◆ PROBLEM DESCRIPTION
Every entry below, first to last, should be restated word for word.

◆ THE RECORDS
****

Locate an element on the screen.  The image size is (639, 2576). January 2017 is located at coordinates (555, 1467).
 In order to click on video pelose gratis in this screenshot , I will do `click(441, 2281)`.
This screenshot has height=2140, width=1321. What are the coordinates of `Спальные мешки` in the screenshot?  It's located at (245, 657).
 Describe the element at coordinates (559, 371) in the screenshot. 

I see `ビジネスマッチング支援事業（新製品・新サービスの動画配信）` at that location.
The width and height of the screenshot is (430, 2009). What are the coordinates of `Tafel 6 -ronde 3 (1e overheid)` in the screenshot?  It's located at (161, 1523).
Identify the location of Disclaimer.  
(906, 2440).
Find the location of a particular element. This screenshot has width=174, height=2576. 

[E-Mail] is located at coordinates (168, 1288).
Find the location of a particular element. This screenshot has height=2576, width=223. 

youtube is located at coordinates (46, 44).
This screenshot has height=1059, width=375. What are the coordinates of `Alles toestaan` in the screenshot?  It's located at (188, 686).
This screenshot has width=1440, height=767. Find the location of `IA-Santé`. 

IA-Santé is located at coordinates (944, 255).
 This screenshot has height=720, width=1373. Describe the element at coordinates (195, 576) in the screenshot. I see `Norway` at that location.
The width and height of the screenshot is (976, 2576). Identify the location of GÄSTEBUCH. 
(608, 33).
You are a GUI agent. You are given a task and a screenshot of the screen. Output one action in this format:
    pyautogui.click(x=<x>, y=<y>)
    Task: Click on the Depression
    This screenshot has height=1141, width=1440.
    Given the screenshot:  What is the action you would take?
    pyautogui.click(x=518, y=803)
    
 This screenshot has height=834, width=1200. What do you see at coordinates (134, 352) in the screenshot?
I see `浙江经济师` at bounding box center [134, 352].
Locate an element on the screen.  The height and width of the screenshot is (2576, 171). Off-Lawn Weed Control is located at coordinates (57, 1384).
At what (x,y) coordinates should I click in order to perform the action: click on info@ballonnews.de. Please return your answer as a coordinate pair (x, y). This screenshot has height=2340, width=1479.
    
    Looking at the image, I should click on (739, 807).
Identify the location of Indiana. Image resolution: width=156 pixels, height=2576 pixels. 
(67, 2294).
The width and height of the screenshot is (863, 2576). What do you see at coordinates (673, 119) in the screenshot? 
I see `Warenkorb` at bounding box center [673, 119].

****

◆ PROBLEM SOLUTION
Locate an element on the screen.  The image size is (639, 2576). January 2017 is located at coordinates (555, 1467).
 In order to click on video pelose gratis in this screenshot , I will do `click(441, 2281)`.
This screenshot has height=2140, width=1321. What are the coordinates of `Спальные мешки` in the screenshot?  It's located at (245, 657).
 Describe the element at coordinates (559, 371) in the screenshot. 

I see `ビジネスマッチング支援事業（新製品・新サービスの動画配信）` at that location.
The width and height of the screenshot is (430, 2009). What are the coordinates of `Tafel 6 -ronde 3 (1e overheid)` in the screenshot?  It's located at (161, 1523).
Identify the location of Disclaimer.  
(906, 2440).
Find the location of a particular element. This screenshot has width=174, height=2576. 

[E-Mail] is located at coordinates (168, 1288).
Find the location of a particular element. This screenshot has height=2576, width=223. 

youtube is located at coordinates (46, 44).
This screenshot has height=1059, width=375. What are the coordinates of `Alles toestaan` in the screenshot?  It's located at (188, 686).
This screenshot has width=1440, height=767. Find the location of `IA-Santé`. 

IA-Santé is located at coordinates (944, 255).
 This screenshot has height=720, width=1373. Describe the element at coordinates (195, 576) in the screenshot. I see `Norway` at that location.
The width and height of the screenshot is (976, 2576). Identify the location of GÄSTEBUCH. 
(608, 33).
You are a GUI agent. You are given a task and a screenshot of the screen. Output one action in this format:
    pyautogui.click(x=<x>, y=<y>)
    Task: Click on the Depression
    This screenshot has height=1141, width=1440.
    Given the screenshot:  What is the action you would take?
    pyautogui.click(x=518, y=803)
    
 This screenshot has height=834, width=1200. What do you see at coordinates (134, 352) in the screenshot?
I see `浙江经济师` at bounding box center [134, 352].
Locate an element on the screen.  The height and width of the screenshot is (2576, 171). Off-Lawn Weed Control is located at coordinates (57, 1384).
At what (x,y) coordinates should I click in order to perform the action: click on info@ballonnews.de. Please return your answer as a coordinate pair (x, y). This screenshot has height=2340, width=1479.
    
    Looking at the image, I should click on (739, 807).
Identify the location of Indiana. Image resolution: width=156 pixels, height=2576 pixels. 
(67, 2294).
The width and height of the screenshot is (863, 2576). What do you see at coordinates (673, 119) in the screenshot? 
I see `Warenkorb` at bounding box center [673, 119].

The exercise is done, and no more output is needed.